▶ [Work instructions]:
In the material below, find each line with the word "садинен" and list it.

Segment Start: Information provided

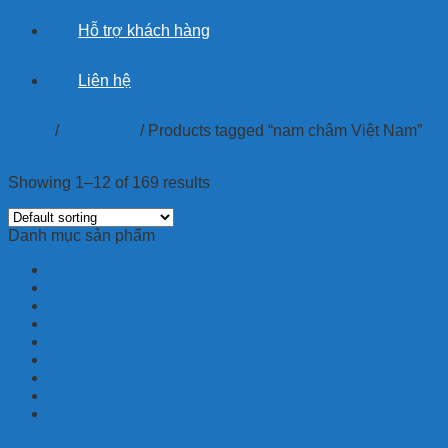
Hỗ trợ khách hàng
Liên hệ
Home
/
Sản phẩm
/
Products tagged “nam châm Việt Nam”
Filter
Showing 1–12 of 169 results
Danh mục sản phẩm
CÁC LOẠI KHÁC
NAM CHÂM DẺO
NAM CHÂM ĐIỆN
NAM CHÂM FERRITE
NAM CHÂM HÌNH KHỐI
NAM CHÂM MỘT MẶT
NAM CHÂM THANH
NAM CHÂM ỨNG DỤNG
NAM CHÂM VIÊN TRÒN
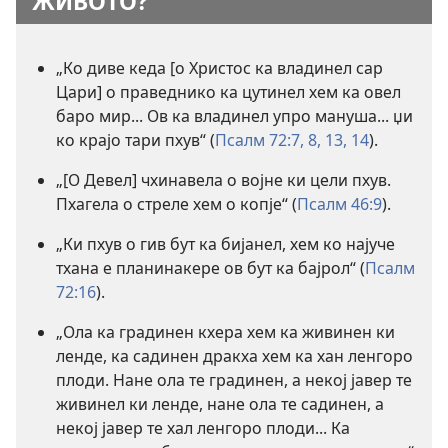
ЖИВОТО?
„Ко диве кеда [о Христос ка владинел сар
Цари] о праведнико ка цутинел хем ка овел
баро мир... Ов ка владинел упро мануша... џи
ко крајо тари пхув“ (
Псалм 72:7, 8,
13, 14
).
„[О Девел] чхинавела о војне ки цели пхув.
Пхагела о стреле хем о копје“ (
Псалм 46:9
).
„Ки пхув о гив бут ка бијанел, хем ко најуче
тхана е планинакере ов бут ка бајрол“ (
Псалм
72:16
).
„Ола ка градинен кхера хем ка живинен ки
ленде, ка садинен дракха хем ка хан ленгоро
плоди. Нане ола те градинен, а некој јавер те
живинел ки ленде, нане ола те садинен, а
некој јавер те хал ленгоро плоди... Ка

Segment End: Information provided
Segment Start: Information provided

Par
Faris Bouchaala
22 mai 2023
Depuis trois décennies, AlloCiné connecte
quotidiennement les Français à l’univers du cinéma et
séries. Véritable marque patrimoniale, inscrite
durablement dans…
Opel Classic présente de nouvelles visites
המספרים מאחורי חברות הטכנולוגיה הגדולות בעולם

Segment End: Information provided

▶ [Expected answer]:
ленде, ка садинен дракха хем ка хан ленгоро
живинел ки ленде, нане ола те садинен, а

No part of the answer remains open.